I realized then that I already knew most of what’s necessary to live a meaningful life — that it isn’t all that complicated. I know it. And have known it for a long, long time. Living it — well, that’s another matter, yes? Here’s my Credo:

ALL I REALLY NEED TO KNOW about how to live and what to do and how to be, I (we) learned in kindergarten. Wisdom was not at the top of the graduate-school mountain, but there in the sandpile in Elementary School. These are the things I learned:


Share everything.
Play fair.
Don’t hit people.
Put things back where you found them.
Clean up your own mess.
Don’t take things that aren’t yours.
Say you’re sorry when you hurt somebody.
Wash your hands before you eat.
Flush.
Warm cookies and cold milk are good for you.
Live a balanced life — learn some and think some and draw and 
paint and sing and dance and play and work every day some.
Take a nap every afternoon.
When you go out into the world, watch out for traffic, hold 
hands, and stick together.
Be aware of wonder.
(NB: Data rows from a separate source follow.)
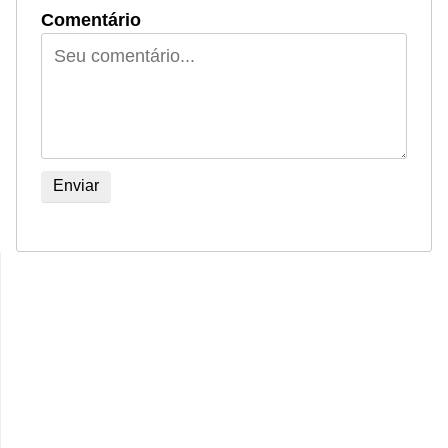
Comentário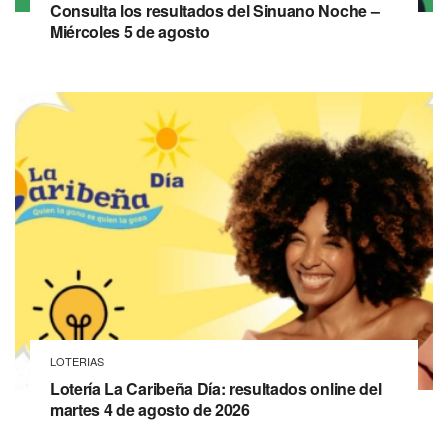
Consulta los resultados del Sinuano Noche –
Miércoles 5 de agosto
LOTERIAS
Lotería La Caribeña Día: resultados online del
martes 4 de agosto de 2026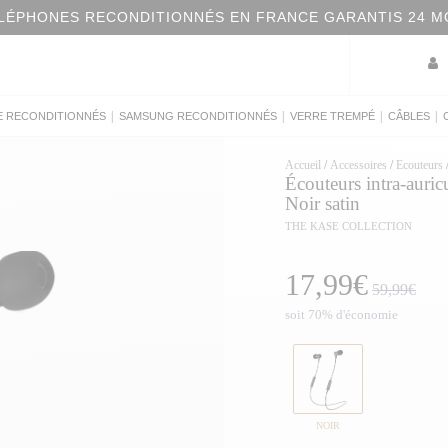
LÉPHONES RECONDITIONNÉS EN FRANCE GARANTIS 24 M
|
|
|
|
E RECONDITIONNÉS
SAMSUNG RECONDITIONNÉS
VERRE TREMPÉ
CÂBLES
Accueil
/
Accessoires
/
Ecouteurs
Écouteurs intra-auric
Noir satin
THE KASE COLLECTION
17,99€
59,99€
soit 70% d'économie
NOIR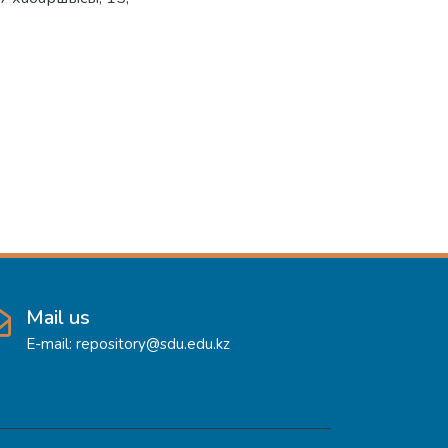
Mail us
E-mail: repository@sdu.edu.kz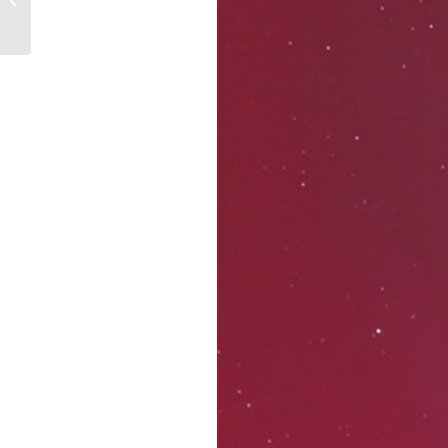
Belle Ile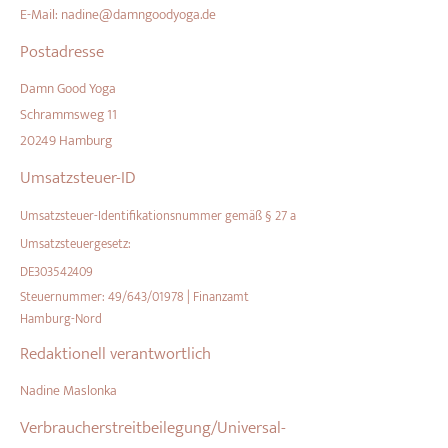
E-Mail:
nadine@damngoodyoga.de
Postadresse
Damn Good Yoga
Schrammsweg 11
20249 Hamburg
Umsatzsteuer-ID
Umsatzsteuer-Identifikationsnummer gemäß § 27 a
Umsatzsteuergesetz:
DE303542409
Steuernummer: 49/643/01978 | Finanzamt
Hamburg-Nord
Redaktionell verantwortlich
Nadine Maslonka
Verbraucher­streit­beilegung/Universal­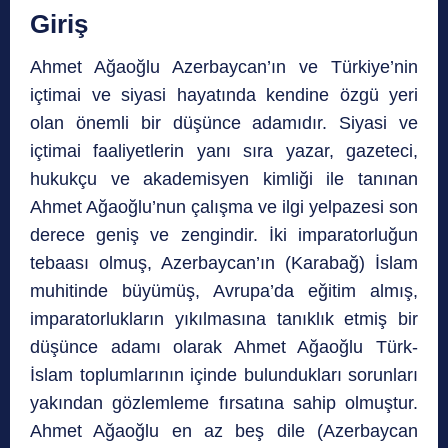
Giriş
Ahmet Ağaoğlu Azerbaycan’ın ve Türkiye’nin
içtimai ve siyasi hayatında kendine özgü yeri
olan önemli bir düşünce adamıdır. Siyasi ve
içtimai faaliyetlerin yanı sıra yazar, gazeteci,
hukukçu ve akademisyen kimliği ile tanınan
Ahmet Ağaoğlu’nun çalışma ve ilgi yelpazesi son
derece geniş ve zengindir. İki imparatorluğun
tebaası olmuş, Azerbaycan’ın (Karabağ) İslam
muhitinde büyümüş, Avrupa’da eğitim almış,
imparatorlukların yıkılmasına tanıklık etmiş bir
düşünce adamı olarak Ahmet Ağaoğlu Türk-
İslam toplumlarının içinde bulundukları sorunları
yakından gözlemleme fırsatına sahip olmuştur.
Ahmet Ağaoğlu en az beş dile (Azerbaycan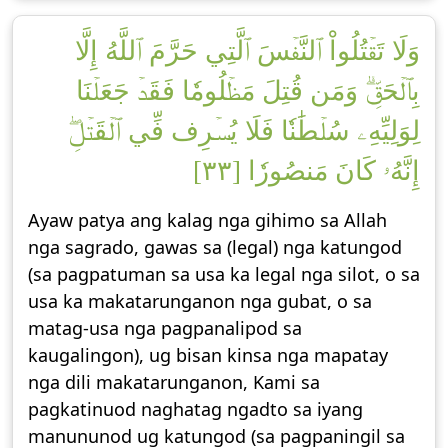
وَلَا تَقۡتُلُواْ ٱلنَّفۡسَ ٱلَّتِي حَرَّمَ ٱللَّهُ إِلَّا
بِٱلۡحَقِّۗ وَمَن قُتِلَ مَظۡلُومٗا فَقَدۡ جَعَلۡنَا
لِوَلِيِّهِۦ سُلۡطَٰنٗا فَلَا يُسۡرِف فِّي ٱلۡقَتۡلِۖ
إِنَّهُۥ كَانَ مَنصُورٗا [٣٣]
Ayaw patya ang kalag nga gihimo sa Allah
nga sagrado, gawas sa (legal) nga katungod
(sa pagpatuman sa usa ka legal nga silot, o sa
usa ka makatarunganon nga gubat, o sa
matag-usa nga pagpanalipod sa
kaugalingon), ug bisan kinsa nga mapatay
nga dili makatarunganon, Kami sa
pagkatinuod naghatag ngadto sa iyang
manununod ug katungod (sa pagpaningil sa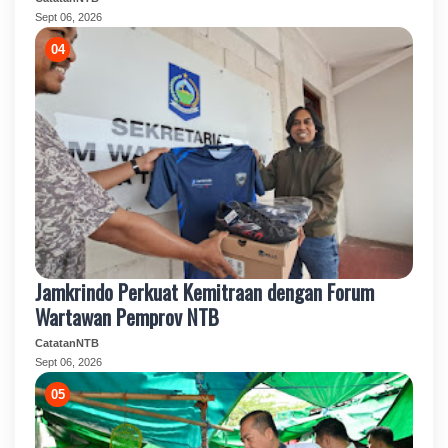
Sept 06, 2026
Jamkrindo Perkuat Kemitraan dengan Forum
Wartawan Pemprov NTB
CatatanNTB
Sept 06, 2026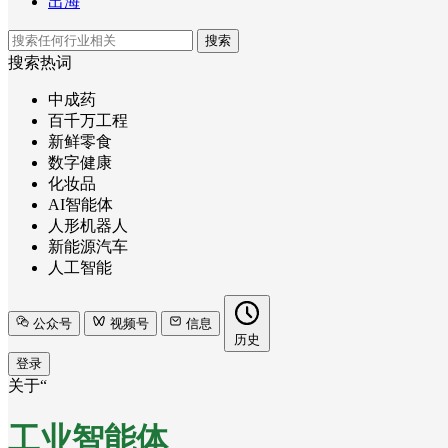
出海
搜索
搜索热词
中成药
百千万工程
新鲜零食
数字健康
化妆品
AI智能体
人形机器人
新能源汽车
人工智能
公众号
视频号
信息
历史
登录
关于“
工业智能体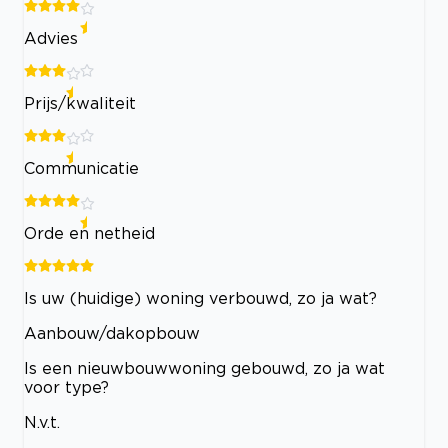
Advies
Prijs/kwaliteit
Communicatie
Orde en netheid
Is uw (huidige) woning verbouwd, zo ja wat?
Aanbouw/dakopbouw
Is een nieuwbouwwoning gebouwd, zo ja wat
voor type?
N.v.t.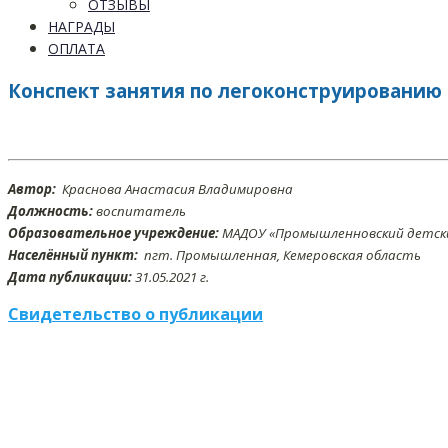
ОТЗЫВЫ
НАГРАДЫ
ОПЛАТА
Конспект занятия по легоконструированию 
Автор:
Краснова Анастасия Владимировна
Должность:
воспитатель
Образовательное учреждение:
МАДОУ «Промышленновский детский
Населённый пункт:
пгт. Промышленная, Кемеровская область
Дата публикации:
31.05
.2021 г.
Свидетельство о публикации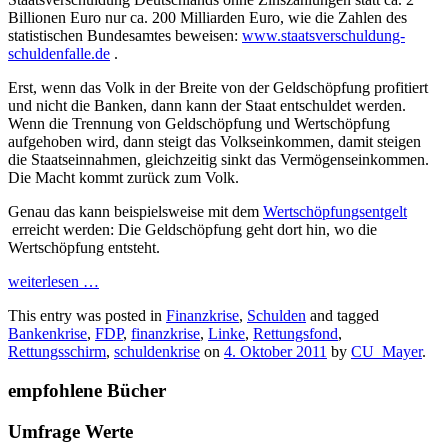
Billionen Euro nur ca. 200 Milliarden Euro, wie die Zahlen des
statistischen Bundesamtes beweisen:
www.staatsverschuldung-
schuldenfalle.de
.
Erst, wenn das Volk in der Breite von der Geldschöpfung profitiert
und nicht die Banken, dann kann der Staat entschuldet werden.
Wenn die Trennung von Geldschöpfung und Wertschöpfung
aufgehoben wird, dann steigt das Volkseinkommen, damit steigen
die Staatseinnahmen, gleichzeitig sinkt das Vermögenseinkommen.
Die Macht kommt zurück zum Volk.
Genau das kann beispielsweise mit dem
Wertschöpfungsentgelt
erreicht werden: Die Geldschöpfung geht dort hin, wo die
Wertschöpfung entsteht.
weiterlesen
…
This entry was posted in
Finanzkrise
,
Schulden
and tagged
Bankenkrise
,
FDP
,
finanzkrise
,
Linke
,
Rettungsfond
,
Rettungsschirm
,
schuldenkrise
on
4. Oktober 2011
by
CU_Mayer
.
empfohlene Bücher
Umfrage Werte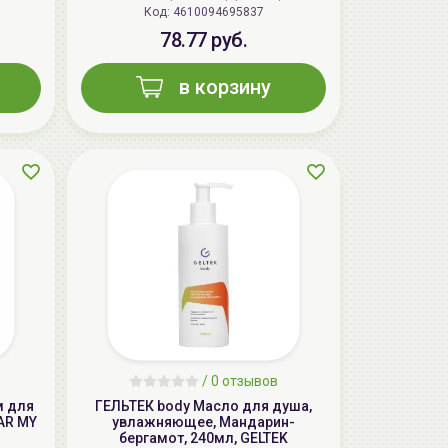
Код: 4610094695837
78.77 руб.
в корзину
AiliCode Восстанавливающий крем-
пилинг для лица, 50мл
24.90 руб.
49.95 руб.
-50%
/
0 отзывов
м для
ГЕЛЬТЕК body Масло для душа,
EAR MY
увлажняющее, Мандарин-
бергамот, 240мл, GELTEK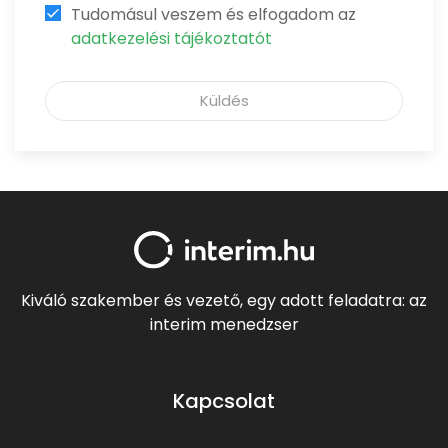
Tudomásul veszem és elfogadom az
adatkezelési tájékoztatót
Küldés
Kiváló szakember és vezető, egy adott feladatra: az
interim menedzser
Kapcsolat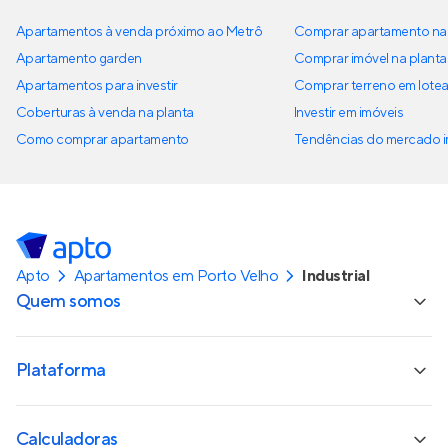
Apartamentos à venda próximo ao Metrô
Comprar apartamento na 
Apartamento garden
Comprar imóvel na planta
Apartamentos para investir
Comprar terreno em lote
Coberturas à venda na planta
Investir em imóveis
Como comprar apartamento
Tendências do mercado im
Apto
Apartamentos em Porto Velho
Industrial
Quem somos
Plataforma
Calculadoras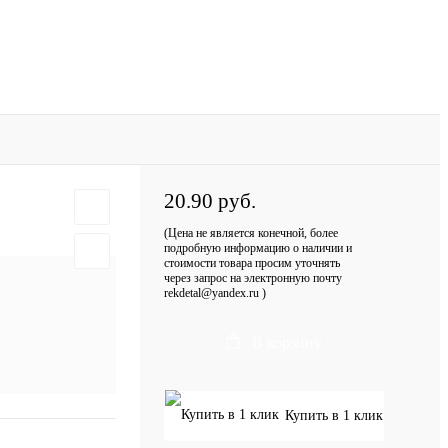
20.90 руб.
(Цена не является конечной, более
подробную информацию о наличии и
стоимости товара просим уточнять
через запрос на электронную почту
rekdetal@yandex.ru )
В корзину
Купить в 1 клик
Remember the little seed in the Styrofoam cup: The roots go down and the plant goes up and nobody really knows how or why, but we are all like that. 
Goldfish and hamsters and white mice and even the little seed in the Styrofoam cup — they all die. So do we.
And then remember the Dick-and-Jane books and the first 
word you learned — the biggest word of all — LOOK.

Everything you need to know is in there somewhere. The Golden Rule and love and basic sanitation. Ecology and politics and equality and sane living. Relationship building and team building and business development.